There is no specific reality-driven methodology. The Agile principles have a lot in common with these ideas (and certainly influenced them), but the devil is in the details. I prefer to think of software engineering in terms of a toolbox, full of techniques we pick and choose for the right situation. Process tools for optimizing experimentation include iterative development, executable architecture, continuous integration, and unit testing.
Based on this model, the two realities we care about are user experience (including the software’s utility) and technical quality. User experience is often neglected in agile and waterfall alike. The measurement tools come from the usability people and from plain old business sense. Techniques include usability testing, observing users, spending time with users (preferably in their habitat), talking to users, and hugging users. Technical quality revolves around the code base and third party tools. Here we’re looking for the ol’ bit of ultraviolence plus generality, clarity, simplicity, security, etc. Tools include code inspections, code reviews, and metric reports as part of the build. The elusive hiring of good programmers is crucial, but it’s not measurement, so it falls within the "software project" box.
When I think about pre-requisites (requirements and top-down design) I do so in the context of this reality-driven model.
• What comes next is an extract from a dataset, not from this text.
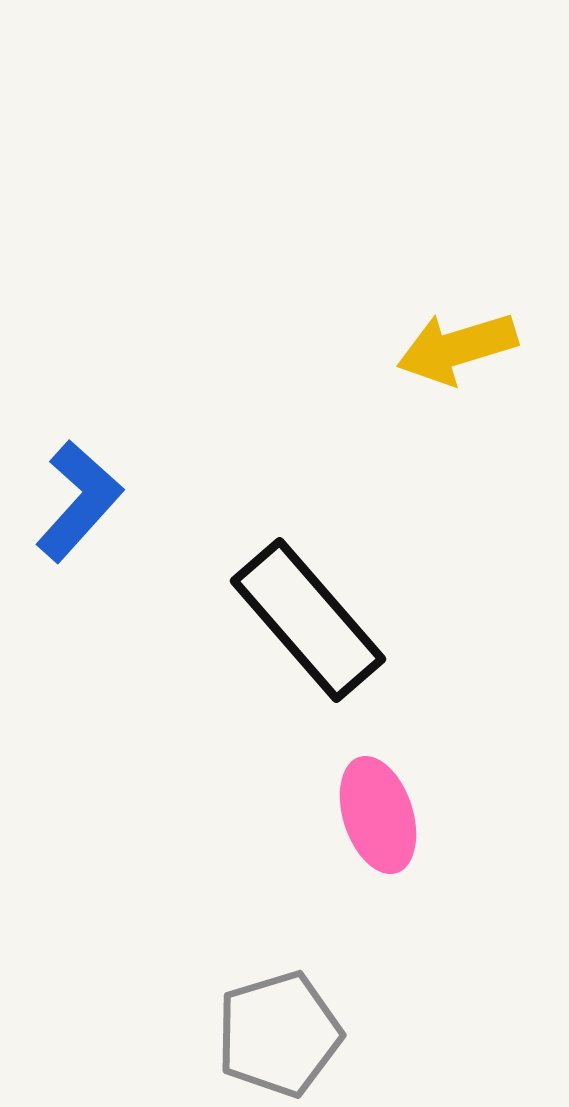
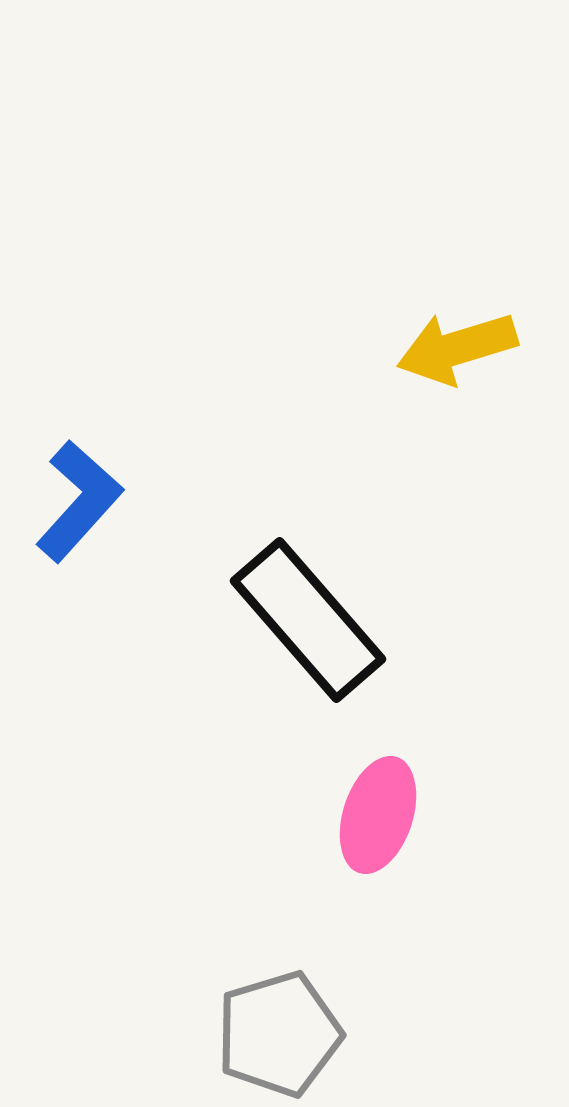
pink ellipse: rotated 36 degrees clockwise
Pre-requisites can optimize experimentation by minimizing cost and risk. I have seen how well-written requirements can quickly take a team from zero to working software that’s close to users’ wishes. Likewise, good top-down design can help achieve technical quality faster. But I think of prerequisites as sketches, not blueprints. I prefer minimal specs that produce working software to be molded by the users. And rigid upfront design is a sure way to a crappy code base or engineering disasters. Alistair Cockburn put it best: "With design I can think very fast, but my thinking is full of little holes."
In the end, feedback from reality helps you avoid Ivory Tower Development and pass the Ultimate Unit Test. You make your users happy. A reality-driven process with management buy-in purges faulty o-rings and gets the right materials in a shuttle engine. It avoids abominable applications. It brings money and fame and huge obelisks in your honor. So now you know my idea of bottom-up:
- Have a bias for experiment over analysis, though both have their place.
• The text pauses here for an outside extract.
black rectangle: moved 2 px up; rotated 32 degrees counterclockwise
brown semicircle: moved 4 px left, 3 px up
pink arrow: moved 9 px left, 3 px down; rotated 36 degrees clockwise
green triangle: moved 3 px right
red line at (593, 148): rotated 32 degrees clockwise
- Optimize experiments: make them as early, fast, cheap, and broad as you can. Analysis can help here.
- Experiment vigorously.
- Be smart and proactive about measuring reality: user experience and technical quality.
- React to feedback. Let reality drive.
Of course, you can turn the empirical machine towards the process itself, and try to improve the way you build rather than what you build ("It’s fractal, dude!"). That’s the whole point of Built to Last. Also, I’ve found that Built to Last and In Search Of Excellence work well for explaining evolutionary/agile ideas to senior management.